Uncommitted transaction stats
Optimistically most transactions are eventually committed, but sometimes transactions roll back, even after compaction. Since rollbacks may cause a large amount of data to become unreachable, SSTs store TxIdStats pages (see flat_page_txidstat.h) with the number of rows and bytes occupied by each TxId. As more and more transactions are rolled back, compaction strategy aggregates the number of unreachable bytes, and eventually runs garbage collecting compactions.
These pages are also used for keeping in-memory transaction maps small. When transaction is eventually committed or rolled back, its status is stored in an in-memory hashmap as long as the specified TxId has deltas anywhere. As SSTs are compacted, uncommitted deltas from committed transactions are rewritten into fully committed records, rolled back deltas are removed entirely, and eventually transactions stop being mentioned in TxIdStats pages of resulting SSTs. When a given TxId is no longer mentioned anywhere, it is safely removed from transaction maps and no longer occupies any memory.
The in-memory transaction map is limited in size by limiting the number of open (which are neither committed nor rolled back) transactions at the datashard level. When compacting SSTs may only generate deltas for currently open transactions, so the total transaction map size is limited by the maximum number of open transactions, multiplied by the number of SSTs.
Borrowing SSTs with uncommitted changes
When copying tables, and when datashards split or merge they use LocalDB borrowing, where source shard SSTs are merged into destination shard tables. When using uncommitted changes those may contain changes from open transactions, or those which have been committed or rolled back, but not compacted yet. To guarantee that destination shards have the same view of the data as the source shards, TxStatus blobs also need borrowing, modifying destination transaction maps.
Note that transaction may have different status at different shards. Let's review a hypothetical example:
- Transaction writes changes to key K with TxId at shard S, which are compacted into a large SST
- Shard S becomes too large and splits into shards L and R, so that SST is borrowed by both with row filters applied, key K ends up in shard L, but transaction TxId is also phantomly present in shard R, since it is mentioned in the borrowed SST
- Transaction commits changes at shard L, without a commit at shard R (since logically and from the writer's perspective there have been no changes at shard R)

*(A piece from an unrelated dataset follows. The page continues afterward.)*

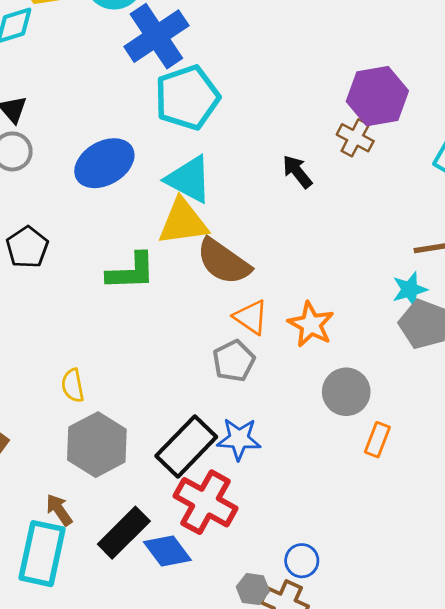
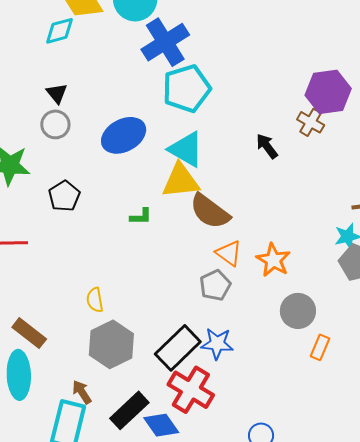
green L-shape: (131, 272) -> (141, 217), size x0.6

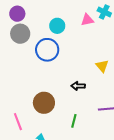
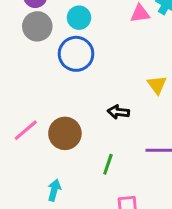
cyan circle: (57, 26) -> (79, 18), moved
pink line: (18, 122) -> (26, 130), moved, turned 66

- Since transaction has finished, this TxId would be eventually rolled back at shard R (which doesn't cause any visible side-effects)
- Let's supposed that shards L and R are eventually merged
When merged TxStatus from shard L would specify TxId as committed, but TxStatus from shard R would specify TxId as rolled back. Since transactions are supposed to commit all changes, and phantom rollbacks are possible, when conflicting TxStatus are merged commit "wins" over rollback.
Note that this is purely theoretical, in reality shards currently fully compact before splitting or merging, so conflicting TxStatus should not be possible, this is done purely as an additional safety net and must be taken into account. This means that shards are not allowed to partially commit transaction changes, all changes from a given TxId must be committed. This also means TxIds must never be reused, even across shards, and only globally unique TxIds are safe to use for uncommitted changes.